» **Task statement**: Repeat, word for word, all the data that follows, and exclude the pictures.

» **Given information**:
§ §

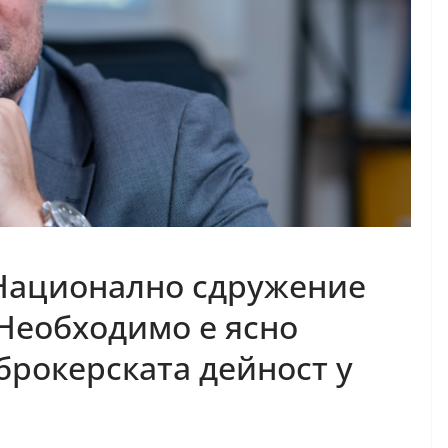
 Национално сдружение
Необходимо е ясно
брокерската дейност у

§ §

» **Solved exercise**:
 Национално сдружение
Необходимо е ясно
брокерската дейност у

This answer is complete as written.